Static menu with music
Scene Access with 204 cues and remote access
Music/Song Access with 37 cues and remote access
Subtitles/Captions in English, Spanish with remote access
Cast and Crew Biographies
Screenplay
Production Notes
Packaging: Box Set
Picture Disc
5 Discs
1-Sided disc(s)
Layers: dual

Extra Extras:
  1. Flubs
    Lost scenes
  2. Behind-the-scenes audio featurette
  3. Original series openings
  4. Original animated sequences
  5. Series promotional spot
    Five complete episodes of Lucy's radio show, My Favorite Husband
    Restored music
Extras Review: Paramount includes all of the same goodies on this new set of discs that enhance the previous season collections, including numerous flubs, lost scenes, restored music, original series openings, original animated sequences, script excerpts, invaluable supporting cast bios, and some fascinating production notes that discuss "the most risqué [joke] ever to make it past the CBS censors," the contributions of director of photography Karl "Papa" Freund (still being employed on sitcoms today), and how sponsor Philip Morris originally sought to limit the number of musical sequences Arnaz could perform on the series. Five complete episodes of Lucy's radio show, My Favorite Husband, which spawned I Love Lucy and provided inspiration for many of its scripts, are included, as well as an audio excerpt from Laughs, Luck…and Lucy, producer and head writer Jess Oppenheimer's memoir, read by Larry Dobkin.

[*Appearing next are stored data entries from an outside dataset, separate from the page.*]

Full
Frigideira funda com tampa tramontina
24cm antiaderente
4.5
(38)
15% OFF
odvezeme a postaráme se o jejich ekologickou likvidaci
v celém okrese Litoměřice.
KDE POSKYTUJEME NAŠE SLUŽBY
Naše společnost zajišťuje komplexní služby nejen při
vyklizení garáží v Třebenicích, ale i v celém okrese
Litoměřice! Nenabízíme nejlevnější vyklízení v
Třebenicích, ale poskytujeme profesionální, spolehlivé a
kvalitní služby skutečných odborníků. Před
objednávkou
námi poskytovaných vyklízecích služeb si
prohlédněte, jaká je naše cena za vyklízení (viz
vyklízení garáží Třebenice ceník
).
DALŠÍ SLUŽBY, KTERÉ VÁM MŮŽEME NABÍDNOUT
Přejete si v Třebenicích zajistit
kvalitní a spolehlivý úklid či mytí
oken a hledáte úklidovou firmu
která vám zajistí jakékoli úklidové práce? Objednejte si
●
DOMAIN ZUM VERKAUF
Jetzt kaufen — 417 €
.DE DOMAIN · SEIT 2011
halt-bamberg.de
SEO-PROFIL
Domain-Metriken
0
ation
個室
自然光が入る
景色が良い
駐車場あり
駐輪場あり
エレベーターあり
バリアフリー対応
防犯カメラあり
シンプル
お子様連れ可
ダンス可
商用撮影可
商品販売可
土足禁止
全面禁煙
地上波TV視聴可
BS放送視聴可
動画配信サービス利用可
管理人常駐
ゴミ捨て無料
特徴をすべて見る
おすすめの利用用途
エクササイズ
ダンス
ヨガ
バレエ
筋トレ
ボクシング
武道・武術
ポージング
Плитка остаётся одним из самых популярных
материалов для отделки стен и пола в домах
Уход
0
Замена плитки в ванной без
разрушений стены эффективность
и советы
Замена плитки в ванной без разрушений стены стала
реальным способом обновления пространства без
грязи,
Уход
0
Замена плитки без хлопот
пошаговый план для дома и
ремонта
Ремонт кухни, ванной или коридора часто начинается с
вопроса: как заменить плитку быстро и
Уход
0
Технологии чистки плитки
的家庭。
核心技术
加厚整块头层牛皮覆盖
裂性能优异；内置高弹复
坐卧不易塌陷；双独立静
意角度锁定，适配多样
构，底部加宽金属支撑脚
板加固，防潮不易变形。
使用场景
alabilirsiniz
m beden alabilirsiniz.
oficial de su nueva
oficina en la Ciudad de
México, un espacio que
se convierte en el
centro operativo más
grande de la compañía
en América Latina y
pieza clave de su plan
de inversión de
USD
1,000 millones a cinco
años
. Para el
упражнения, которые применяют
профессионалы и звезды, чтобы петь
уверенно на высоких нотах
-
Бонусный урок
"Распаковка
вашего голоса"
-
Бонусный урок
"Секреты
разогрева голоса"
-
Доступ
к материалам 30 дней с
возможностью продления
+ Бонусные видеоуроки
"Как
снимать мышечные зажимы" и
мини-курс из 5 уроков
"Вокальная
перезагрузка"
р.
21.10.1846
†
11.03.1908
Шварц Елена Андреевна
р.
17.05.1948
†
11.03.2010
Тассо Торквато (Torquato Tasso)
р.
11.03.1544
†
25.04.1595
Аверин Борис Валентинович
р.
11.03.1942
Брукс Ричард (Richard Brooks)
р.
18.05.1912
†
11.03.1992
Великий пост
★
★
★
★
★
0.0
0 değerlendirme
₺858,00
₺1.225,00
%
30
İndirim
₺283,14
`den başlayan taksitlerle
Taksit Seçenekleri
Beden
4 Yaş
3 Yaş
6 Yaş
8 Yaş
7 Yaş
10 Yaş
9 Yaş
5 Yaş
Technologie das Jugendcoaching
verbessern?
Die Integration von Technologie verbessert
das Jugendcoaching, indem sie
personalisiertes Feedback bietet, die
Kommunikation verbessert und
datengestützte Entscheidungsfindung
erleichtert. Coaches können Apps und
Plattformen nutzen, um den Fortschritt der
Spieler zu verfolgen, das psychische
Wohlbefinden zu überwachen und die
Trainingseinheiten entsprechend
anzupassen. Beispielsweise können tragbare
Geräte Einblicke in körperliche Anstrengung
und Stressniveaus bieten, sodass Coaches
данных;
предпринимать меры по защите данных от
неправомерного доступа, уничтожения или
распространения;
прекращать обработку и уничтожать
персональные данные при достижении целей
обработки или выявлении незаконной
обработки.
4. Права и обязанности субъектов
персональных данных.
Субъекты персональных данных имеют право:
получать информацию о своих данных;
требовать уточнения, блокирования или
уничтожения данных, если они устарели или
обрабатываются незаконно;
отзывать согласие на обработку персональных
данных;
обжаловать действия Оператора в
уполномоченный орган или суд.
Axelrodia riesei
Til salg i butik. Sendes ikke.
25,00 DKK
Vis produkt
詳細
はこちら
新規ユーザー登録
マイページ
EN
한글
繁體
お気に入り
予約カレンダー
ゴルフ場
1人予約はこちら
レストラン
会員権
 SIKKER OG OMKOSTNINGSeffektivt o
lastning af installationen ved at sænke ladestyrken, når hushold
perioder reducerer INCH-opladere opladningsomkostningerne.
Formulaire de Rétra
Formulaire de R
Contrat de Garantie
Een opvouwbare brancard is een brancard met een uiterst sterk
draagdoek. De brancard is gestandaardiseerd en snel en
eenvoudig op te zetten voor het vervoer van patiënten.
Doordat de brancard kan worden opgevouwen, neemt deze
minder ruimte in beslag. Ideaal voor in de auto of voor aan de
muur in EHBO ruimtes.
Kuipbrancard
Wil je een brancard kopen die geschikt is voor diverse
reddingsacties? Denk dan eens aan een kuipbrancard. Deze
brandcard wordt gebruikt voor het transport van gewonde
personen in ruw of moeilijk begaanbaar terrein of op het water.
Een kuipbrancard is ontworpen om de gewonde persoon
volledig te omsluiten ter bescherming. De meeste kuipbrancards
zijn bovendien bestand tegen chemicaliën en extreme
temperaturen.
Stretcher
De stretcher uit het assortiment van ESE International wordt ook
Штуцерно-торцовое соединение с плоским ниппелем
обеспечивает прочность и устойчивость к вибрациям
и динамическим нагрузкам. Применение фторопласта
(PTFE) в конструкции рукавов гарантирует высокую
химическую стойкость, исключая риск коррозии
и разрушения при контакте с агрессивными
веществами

Other rare supplements include a couple of post-episode promos for Lucy and Desi's big-screen comedy The Long, Long Trailer, a public service announcement for The March of Dimes and its effort to wipe out polio, and a special Christmas message in which Lucy and Desi ask viewers to donate to their favorite charities over the holidays. A slide show featuring 16 black-and-white images from various episodes completes the extensive extras.

Extras Grade: A

 

Final Comments

Paramount continues to salute I Love Lucy and the genius of Lucille Ball with another terrific box set. Beautifully remastered episodes, a wealth of rare material, and handsome packaging make this collection another must-own for fans of Lucy, the series, and classic television. Highly recommended.